Tips on Refinancing to Fund a Home Improvement Project
When there are a lot of home improvements that need to be done on your home, you need to consider all of your options on how to fund this. Personal loans are a popular choice or you can go with the savings that you have to see whether you have enough to get the work done.
One method that many homeowners will try is to do a cash-out refinance and use that extra money to help them pay for the home improvements. The mortgage on your home will be for a larger amount and you have to watch out for some of the fees associated with this method, but it can be effective and low cost compared to some of the other options.
Homeowners who wish to do a refinance to help fund their home improvement project need to be prepared and ready to do this the right way. That is why we will discuss some of the top tips to help you refinance and fund your next home improvement project.
Know the Value of Your Home
Before you go into the refinancing of your home, it is important to know how much the home is worth. If you just moved in, you might not be able to refinance at all because the value of your home likely has not gone up enough.
Most lenders will only allow you to refinance up to a certain amount, usually 80% of the added value of the home to give them a little cushion and less risk of the housing market going down a bit. If you will have $100,000 in value to the home, then you can only get $80,000 of that for cash for the home with most banks.
You should not trust some of the valuation tools that are online to give you an accurate estimate. These tools are just guesses, not the real amount. Consider talking to a realtor and getting their opinion on the value of the home and whether now is a good time to refinance. Keep in mind that you will need an appraisal for the refinance so get an accurate number now.
Research More Than One Bank
Once you know the value of your home and have determined that it is worth your time to go with this for the home improvements, it is time for you to research more than one bank to get rates and terms with each one.
The interest rate that you pay is going to be important here. The lower you can get it, the better. Most of the time these refinance rates will be much lower than what you can find on a personal loan, but always double-check. You may find that the interest rates will change quite a bit over a week or even a month.
Never choose to go with the first bank you talk with. This may seem like a good idea because it saves you time, but you are missing out on some potential savings or a better deal with another bank. Crunch the numbers with at least three banks, though more is better, to make sure you are getting the best deal.

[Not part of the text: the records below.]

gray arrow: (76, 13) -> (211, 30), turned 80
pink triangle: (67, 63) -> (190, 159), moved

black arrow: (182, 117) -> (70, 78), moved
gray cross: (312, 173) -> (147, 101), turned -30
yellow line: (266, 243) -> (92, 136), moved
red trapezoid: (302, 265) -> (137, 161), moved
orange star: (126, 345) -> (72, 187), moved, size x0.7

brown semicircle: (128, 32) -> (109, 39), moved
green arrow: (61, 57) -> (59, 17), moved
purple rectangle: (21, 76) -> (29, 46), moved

The trick here is to have the banks pull your credit at about the same time. This will give you the most accurate comparison because you are getting the current rates for each one at the same time. Plus, you can do several pulls for a mortgage or refinance in a short amount of time without harming your credit score, so it is a good idea to give it a try.
Consider the Cost of Refinancing
The next thing that you need to consider is some of the costs of refinancing. It is not enough to just tell a bank you want a bigger loan and then start to make the monthly payments. There will be interest payments on the loan, new terms and conditions of the mortgage, and even fees and closing costs that go along with this loan.
While many homeowners are able to get a good interest rate that may be even lower than the original rate they took out and have money that they need for a refinance, this does not mean the new mortgage should be considered free money.
There are many fees that come with any type of mortgage, whether it is a traditional first mortgage on the home or a refinance. This can include the title fees, the lender fees, and other closing costs, like an appraisal to make sure the home is worth what you say. You will need to take a look at what these costs total out to before you decide to refinance.
Homeowners also need to consider that the new mortgage is often more expensive than the original one and you may need to be careful that you are not taking off more than you can chew here.
The best way to prepare and make sure the loan does not get too big and the fees too high is to sit down and crunch the numbers. Consider what new number, and what closing fees, you would be comfortable with, and then make sure you stick to that.
Choosing a Refinance to Fund Your Home Improvements
For some homeowners, it makes sense to use a refinance on their homes in order to fund their home improvement projects. Your home has a lot of value to it and using some of that value, often at a low-interest rate, can make a lot of sense if you do not have savings and want to get the work done quickly.
It is smart to research all of the options and make sure that you choose this wisely. It can make sense for some homeowners, but for others, it may not make a lot of sense at all. Do some of the math, consider all of the costs of refinancing, and decide whether this is right for you.